» **TO DO**:
Please set down every record exactly as it appears below.

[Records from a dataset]
────────────────

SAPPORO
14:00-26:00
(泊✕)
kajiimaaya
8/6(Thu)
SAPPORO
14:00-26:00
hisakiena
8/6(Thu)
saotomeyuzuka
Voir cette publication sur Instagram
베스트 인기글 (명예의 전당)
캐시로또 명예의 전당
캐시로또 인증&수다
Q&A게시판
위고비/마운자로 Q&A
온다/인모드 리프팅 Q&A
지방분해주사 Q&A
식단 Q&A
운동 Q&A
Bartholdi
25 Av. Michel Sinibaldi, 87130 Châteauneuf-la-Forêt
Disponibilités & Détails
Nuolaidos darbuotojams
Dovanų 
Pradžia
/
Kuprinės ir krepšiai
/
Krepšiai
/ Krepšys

────────────────

» **SOLUTION TO THIS PROBLEM**:
SAPPORO
14:00-26:00
(泊✕)
kajiimaaya
8/6(Thu)
SAPPORO
14:00-26:00
hisakiena
8/6(Thu)
saotomeyuzuka
Voir cette publication sur Instagram
베스트 인기글 (명예의 전당)
캐시로또 명예의 전당
캐시로또 인증&수다
Q&A게시판
위고비/마운자로 Q&A
온다/인모드 리프팅 Q&A
지방분해주사 Q&A
식단 Q&A
운동 Q&A
Bartholdi
25 Av. Michel Sinibaldi, 87130 Châteauneuf-la-Forêt
Disponibilités & Détails
Nuolaidos darbuotojams
Dovanų 
Pradžia
/
Kuprinės ir krepšiai
/
Krepšiai
/ Krepšys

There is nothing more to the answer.